Hello, I have a pair of Adam T5V and suddenly one tweeter started being hot while being plugged in. Should I be worried ?

Either there is some HF signal being passed on to the tweeters coming from the source (would probably be at both speakers).
or
Something is oscillating or a DC is present on the tweeter in which case it would only involve one speaker.

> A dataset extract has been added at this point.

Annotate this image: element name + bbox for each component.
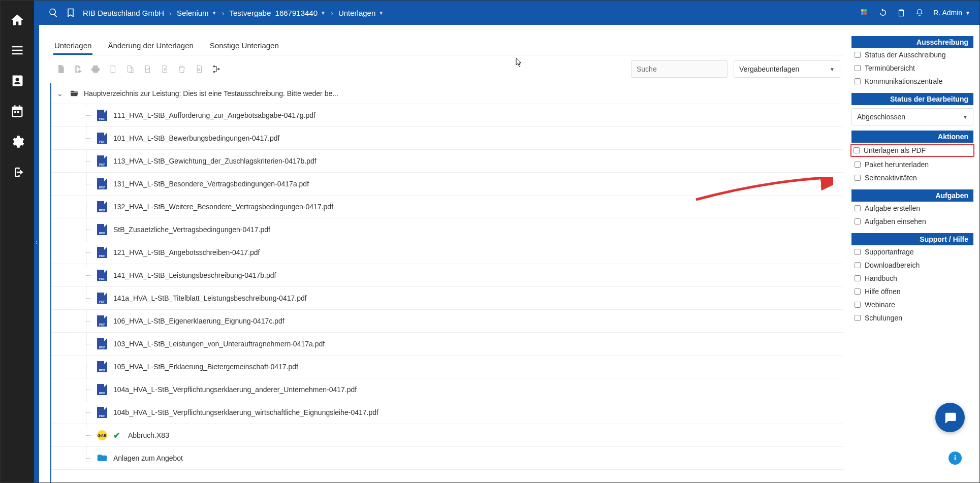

When the speaker is switched on and not connected to anything other than mains is the tweeter still getting hot ?
If so (and it is on one speaker only) electronics have failed.
When it stays cold I would look at the audio chain before blaming the speaker.
 
The notion of a tweeter getting hot a priori is terrifying.
Knowing nothing about this particular product, I am wondering if it's getting hot by association -- the interior electronics are getting toasty enough that the tweeter's escutcheon is getting "hot by association"? Assuming, of course, that the tweeter's chassis, so to speak, is metal and is able to conduct heat, and not, e.g., plastic.

If one is hot and the other not, and if this is a recent development -- it sounds very bad to me.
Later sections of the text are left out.